Soap-like products were also made from wood ash and fats in the Middle Ages and the Renaissance . It was only through the synthetic soda production from table salt , sulfuric acid and lime using the Leblanc process that soap could be produced cheaply.

In the 20th century, detergents were also increasingly needed for cleaning textiles in washing machines .

Normann K. Adam developed a readily available surfactant, tetrapropylene benzene sulfonate (TPS). At the beginning of the 1960s, this surfactant covered 65% of the surfactant demand in the western world . However, due to the poor biodegradability, piles of foam formed in rivers. From 1964, more biodegradable, linear alkylbenzenesulfonates (LAS) were developed.

Since the beginning of the 1980s, research has also concentrated on the search for renewable surfactant raw materials. Henkel has been producing alkyl polyglycosides since 1990 . These contain a sugar residue as a hydrophilic part of the molecule and are therefore classified as sugar surfactants . Since the sugar residue has no charge, they are classed as nonionic surfactants.

The surfactants used today meet the legally required degree of primary degradation , although there are considerable differences in the level of degradation ultimately achieved . The degree of primary degradation relates to the loss of interfacial activity . However, the final degradation is only complete when the organic compound has been completely converted. This final dismantling is not covered by laws.


food industry

Certain surfactants are used as emulsifiers or foaming agents in food.
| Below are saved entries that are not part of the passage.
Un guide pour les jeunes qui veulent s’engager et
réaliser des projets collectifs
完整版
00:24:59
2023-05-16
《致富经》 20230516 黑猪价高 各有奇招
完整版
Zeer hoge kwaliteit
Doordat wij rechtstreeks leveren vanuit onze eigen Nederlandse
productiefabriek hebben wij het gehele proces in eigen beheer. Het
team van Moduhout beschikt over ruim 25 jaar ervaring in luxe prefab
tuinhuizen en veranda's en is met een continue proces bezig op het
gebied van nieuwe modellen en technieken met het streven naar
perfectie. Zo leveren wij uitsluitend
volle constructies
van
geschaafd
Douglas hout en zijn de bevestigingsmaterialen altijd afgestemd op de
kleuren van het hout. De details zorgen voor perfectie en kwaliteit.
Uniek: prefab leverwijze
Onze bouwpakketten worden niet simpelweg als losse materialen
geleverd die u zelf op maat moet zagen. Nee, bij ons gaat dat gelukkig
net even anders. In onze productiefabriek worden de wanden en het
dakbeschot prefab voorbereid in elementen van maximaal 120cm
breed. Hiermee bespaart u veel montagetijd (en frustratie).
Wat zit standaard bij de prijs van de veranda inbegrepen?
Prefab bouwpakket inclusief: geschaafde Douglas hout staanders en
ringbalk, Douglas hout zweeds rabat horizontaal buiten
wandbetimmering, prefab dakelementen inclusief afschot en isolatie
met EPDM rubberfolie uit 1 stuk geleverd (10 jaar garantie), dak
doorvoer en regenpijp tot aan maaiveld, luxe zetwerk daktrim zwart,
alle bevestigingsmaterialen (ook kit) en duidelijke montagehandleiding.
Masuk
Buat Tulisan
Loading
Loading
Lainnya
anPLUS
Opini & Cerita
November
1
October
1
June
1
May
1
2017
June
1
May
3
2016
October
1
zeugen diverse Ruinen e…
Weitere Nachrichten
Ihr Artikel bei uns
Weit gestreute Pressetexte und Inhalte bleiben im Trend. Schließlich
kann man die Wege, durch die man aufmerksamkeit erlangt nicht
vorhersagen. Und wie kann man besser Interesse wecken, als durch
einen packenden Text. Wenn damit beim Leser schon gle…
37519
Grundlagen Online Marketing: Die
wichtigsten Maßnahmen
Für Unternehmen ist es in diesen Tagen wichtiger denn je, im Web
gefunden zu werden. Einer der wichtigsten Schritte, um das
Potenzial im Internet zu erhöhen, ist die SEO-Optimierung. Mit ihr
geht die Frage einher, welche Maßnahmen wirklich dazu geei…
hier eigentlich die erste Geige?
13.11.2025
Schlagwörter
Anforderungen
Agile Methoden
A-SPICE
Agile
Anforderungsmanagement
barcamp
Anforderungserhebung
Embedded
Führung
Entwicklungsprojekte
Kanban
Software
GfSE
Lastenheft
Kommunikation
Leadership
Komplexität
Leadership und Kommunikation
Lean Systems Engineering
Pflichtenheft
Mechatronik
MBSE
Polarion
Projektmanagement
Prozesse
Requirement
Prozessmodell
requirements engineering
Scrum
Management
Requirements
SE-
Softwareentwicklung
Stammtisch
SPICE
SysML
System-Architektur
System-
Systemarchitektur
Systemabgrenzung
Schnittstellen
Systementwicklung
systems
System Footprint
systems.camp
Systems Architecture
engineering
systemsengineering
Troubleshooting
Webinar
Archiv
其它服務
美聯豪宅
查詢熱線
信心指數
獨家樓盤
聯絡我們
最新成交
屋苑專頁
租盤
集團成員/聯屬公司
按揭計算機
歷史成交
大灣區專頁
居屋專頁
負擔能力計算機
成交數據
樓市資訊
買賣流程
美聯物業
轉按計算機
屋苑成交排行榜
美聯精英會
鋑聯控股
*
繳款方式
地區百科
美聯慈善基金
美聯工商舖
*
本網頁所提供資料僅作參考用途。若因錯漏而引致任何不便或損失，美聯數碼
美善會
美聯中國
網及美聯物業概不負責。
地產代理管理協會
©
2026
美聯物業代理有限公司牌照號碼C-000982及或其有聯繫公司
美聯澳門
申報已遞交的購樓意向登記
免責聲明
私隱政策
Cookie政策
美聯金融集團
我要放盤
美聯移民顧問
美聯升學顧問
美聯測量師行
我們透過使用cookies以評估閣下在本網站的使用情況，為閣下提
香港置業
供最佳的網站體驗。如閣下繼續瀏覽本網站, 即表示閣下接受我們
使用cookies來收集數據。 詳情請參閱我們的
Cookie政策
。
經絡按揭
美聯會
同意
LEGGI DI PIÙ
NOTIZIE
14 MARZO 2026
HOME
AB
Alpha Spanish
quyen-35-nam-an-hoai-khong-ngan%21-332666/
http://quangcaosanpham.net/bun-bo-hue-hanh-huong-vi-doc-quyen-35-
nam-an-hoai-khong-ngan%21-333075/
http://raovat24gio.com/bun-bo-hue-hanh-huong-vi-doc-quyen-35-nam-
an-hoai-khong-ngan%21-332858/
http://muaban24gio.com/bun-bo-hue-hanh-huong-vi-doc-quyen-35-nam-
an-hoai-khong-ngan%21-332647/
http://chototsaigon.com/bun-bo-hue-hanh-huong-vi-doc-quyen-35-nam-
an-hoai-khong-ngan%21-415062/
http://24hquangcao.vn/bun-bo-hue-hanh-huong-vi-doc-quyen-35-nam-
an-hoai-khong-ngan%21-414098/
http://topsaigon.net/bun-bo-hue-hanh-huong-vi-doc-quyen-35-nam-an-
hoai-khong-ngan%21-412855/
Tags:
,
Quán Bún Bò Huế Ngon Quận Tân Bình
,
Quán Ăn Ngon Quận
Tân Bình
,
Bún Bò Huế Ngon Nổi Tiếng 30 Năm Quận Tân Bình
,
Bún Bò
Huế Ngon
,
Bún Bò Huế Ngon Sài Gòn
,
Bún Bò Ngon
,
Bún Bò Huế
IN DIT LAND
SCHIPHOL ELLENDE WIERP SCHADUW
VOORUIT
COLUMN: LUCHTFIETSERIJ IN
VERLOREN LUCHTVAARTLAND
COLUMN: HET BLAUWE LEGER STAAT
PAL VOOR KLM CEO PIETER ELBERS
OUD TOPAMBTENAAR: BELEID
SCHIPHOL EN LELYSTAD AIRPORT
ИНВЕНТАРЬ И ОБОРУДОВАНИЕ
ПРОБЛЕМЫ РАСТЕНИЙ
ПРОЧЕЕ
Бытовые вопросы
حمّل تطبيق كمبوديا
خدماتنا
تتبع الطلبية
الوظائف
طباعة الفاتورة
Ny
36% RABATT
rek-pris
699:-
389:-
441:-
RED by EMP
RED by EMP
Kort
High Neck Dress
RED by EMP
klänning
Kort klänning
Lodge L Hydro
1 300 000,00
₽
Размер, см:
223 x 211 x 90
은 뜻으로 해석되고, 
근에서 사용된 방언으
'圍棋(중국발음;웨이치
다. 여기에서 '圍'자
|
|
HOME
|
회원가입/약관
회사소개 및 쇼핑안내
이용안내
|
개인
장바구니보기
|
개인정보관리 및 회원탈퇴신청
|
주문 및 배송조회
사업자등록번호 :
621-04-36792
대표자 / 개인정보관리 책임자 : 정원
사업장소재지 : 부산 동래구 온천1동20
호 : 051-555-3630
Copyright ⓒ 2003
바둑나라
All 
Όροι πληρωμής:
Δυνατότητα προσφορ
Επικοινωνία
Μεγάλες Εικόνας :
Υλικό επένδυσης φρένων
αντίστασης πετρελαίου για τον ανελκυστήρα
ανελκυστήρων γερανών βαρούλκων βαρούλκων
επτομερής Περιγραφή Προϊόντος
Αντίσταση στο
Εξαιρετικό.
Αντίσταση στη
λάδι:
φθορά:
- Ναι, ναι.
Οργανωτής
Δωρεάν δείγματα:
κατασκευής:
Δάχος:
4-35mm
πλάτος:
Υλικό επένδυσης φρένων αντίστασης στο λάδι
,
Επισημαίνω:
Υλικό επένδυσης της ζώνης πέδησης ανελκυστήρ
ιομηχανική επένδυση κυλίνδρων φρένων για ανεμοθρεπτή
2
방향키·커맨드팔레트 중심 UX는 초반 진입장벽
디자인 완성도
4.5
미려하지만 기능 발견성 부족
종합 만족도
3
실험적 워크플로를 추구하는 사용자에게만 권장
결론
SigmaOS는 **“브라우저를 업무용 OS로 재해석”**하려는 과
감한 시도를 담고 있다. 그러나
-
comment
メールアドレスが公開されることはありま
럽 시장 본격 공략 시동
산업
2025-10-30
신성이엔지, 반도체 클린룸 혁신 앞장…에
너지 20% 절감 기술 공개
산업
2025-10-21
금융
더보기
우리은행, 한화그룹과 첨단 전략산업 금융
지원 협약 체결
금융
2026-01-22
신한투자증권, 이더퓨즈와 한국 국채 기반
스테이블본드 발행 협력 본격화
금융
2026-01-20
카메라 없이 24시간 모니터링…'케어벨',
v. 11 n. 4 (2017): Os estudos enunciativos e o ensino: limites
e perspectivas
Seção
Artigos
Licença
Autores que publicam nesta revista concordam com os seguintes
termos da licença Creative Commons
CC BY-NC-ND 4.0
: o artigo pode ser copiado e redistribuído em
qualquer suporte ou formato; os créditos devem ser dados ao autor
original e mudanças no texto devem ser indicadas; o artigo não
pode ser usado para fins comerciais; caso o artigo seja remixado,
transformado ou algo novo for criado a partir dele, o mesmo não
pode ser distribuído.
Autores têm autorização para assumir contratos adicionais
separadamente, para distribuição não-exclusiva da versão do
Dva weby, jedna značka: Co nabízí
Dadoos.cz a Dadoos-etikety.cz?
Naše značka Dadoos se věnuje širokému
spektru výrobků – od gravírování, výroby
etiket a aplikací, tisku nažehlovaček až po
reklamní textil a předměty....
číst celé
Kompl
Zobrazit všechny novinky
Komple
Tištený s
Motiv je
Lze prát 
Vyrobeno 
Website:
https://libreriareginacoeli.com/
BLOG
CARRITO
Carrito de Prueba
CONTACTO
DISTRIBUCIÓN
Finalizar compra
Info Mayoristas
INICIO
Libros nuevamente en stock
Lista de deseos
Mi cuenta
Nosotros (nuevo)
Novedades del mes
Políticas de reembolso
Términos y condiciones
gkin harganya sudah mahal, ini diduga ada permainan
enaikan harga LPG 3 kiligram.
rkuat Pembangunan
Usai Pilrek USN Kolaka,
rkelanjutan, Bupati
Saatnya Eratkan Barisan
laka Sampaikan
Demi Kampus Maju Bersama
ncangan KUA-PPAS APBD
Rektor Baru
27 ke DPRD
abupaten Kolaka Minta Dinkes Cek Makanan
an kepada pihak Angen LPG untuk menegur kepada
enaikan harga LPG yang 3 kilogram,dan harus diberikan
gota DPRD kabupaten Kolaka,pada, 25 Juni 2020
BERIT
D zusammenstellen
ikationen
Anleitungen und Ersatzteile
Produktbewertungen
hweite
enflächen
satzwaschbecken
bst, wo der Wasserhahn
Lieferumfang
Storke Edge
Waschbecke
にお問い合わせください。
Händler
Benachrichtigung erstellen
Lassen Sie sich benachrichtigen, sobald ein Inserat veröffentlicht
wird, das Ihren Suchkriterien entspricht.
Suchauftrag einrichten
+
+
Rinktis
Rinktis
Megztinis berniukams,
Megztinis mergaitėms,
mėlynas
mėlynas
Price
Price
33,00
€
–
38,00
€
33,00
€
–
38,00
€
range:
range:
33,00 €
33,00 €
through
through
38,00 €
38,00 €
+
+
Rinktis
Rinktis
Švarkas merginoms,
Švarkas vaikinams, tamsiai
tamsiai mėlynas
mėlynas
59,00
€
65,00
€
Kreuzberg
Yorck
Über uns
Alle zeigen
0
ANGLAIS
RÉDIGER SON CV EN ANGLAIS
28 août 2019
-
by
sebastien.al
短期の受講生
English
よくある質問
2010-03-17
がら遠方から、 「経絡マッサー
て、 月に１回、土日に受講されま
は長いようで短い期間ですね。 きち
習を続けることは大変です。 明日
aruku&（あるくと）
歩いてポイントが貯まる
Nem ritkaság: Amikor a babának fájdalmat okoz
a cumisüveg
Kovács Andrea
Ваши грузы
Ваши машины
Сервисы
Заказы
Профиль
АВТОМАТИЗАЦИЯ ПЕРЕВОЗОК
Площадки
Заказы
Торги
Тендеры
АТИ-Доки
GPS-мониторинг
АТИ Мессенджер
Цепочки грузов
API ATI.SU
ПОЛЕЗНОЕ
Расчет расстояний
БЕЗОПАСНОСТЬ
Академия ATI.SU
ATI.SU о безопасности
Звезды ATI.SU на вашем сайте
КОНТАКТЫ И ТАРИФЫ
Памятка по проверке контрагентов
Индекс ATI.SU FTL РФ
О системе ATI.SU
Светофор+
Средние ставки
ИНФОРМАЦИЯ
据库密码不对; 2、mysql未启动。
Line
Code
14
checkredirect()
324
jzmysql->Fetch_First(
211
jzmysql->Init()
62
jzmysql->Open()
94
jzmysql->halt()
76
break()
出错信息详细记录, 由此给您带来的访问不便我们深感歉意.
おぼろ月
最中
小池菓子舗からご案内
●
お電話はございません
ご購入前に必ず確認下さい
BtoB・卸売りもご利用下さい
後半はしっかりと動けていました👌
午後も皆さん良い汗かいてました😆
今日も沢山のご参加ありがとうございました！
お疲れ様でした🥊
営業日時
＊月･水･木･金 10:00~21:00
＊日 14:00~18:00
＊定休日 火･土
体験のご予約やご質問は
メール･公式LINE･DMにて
The approved food additives are listed in the article List of approved food additives in the European Union .

The alkalization or saponification of cocoa fat in drinking cocoa powder serves to reduce the surface tension of the milk and to achieve faster wetting or suspension of the semi-fat cocoa powder.

Detergents and detergents

Surfactants are used in laundry detergents , dishwashing detergents , shampoos , shower gels , etc. to increase the “solubility” of fat and dirt particles in water that adhere to the laundry or to the body.

The surfactants used include linear alkylbenzenesulfonates (LAS), alkyl polyglycosides (APG), esterquats (EQ), fatty alcohol ethoxylates (FAEO), fatty alcohol sulfates (FAS) and fatty alcohol ether sulfates (FES). However, alkylphenol polyglycol ethers , alkylphenol ethoxylates (APEO) and tetrapropylene benzene sulfonate (TPS) are no longer used .

Fabric softener consists of cationic surfactants that prevent laundry from becoming dry when dry.

Pharmacy and Cosmetics

Emulsifiers are a prerequisite for producing water-in-oil emulsions and the like. a. for making skin creams . Furthermore, they are necessary for a large number of suspensions in order to obtain medicinal substances in liquid form.


Plant protection products contain surfactants for better wetting ( spreading ) of the plant. The most common wetting agent is ethoxylated tallow amine . Trisiloxanes or polyoxyethylated fatty alcohols are also used.


In biochemistry surfactants are inter alia to denaturation of proteins and the solubilization of membrane proteins used:

earth sciences

In geology and palaeontology, surfactants are often used to gently prepare sediment samples. This method can be used, for example, to prevent the formation of sulphurous acid in samples containing pyrite , which would be the case if they were processed with the hydrogen peroxide otherwise used for sample preparation .


Plastic test

Surfactants have a special application in plastics technology . Aqueous surfactant solutions are used here to test the susceptibility of polymer materials to stress cracking . Surfactants are also used to shorten the failure time of long-term tests; This is especially used in crack growth tests on polyethylene . Wetting agents are used in the full notch creep test for testing polyethylene pipelines .

Antistatic agents

Ionic surfactants also act as external antistatic agents to prevent electrostatic charging of plastic surfaces ( ESD protection ). Both anionic and cationic surfactants are used for this.

Textile finishing

The use of perfluorinated surfactants , e.g. B. Fluorotelomer alcohols (FTOH), as coating materials for textiles, carpets and building products, imparts or improves the water and grease repellent properties of these products. As representatives of the PFC group , however, they are under criticism because they are persistent and practically do not break down naturally.

Cooling lubricant

Surfactants are used in water- mixed cooling lubricants ( water-in-oil emulsions ) to cool and lubricate during metal cutting.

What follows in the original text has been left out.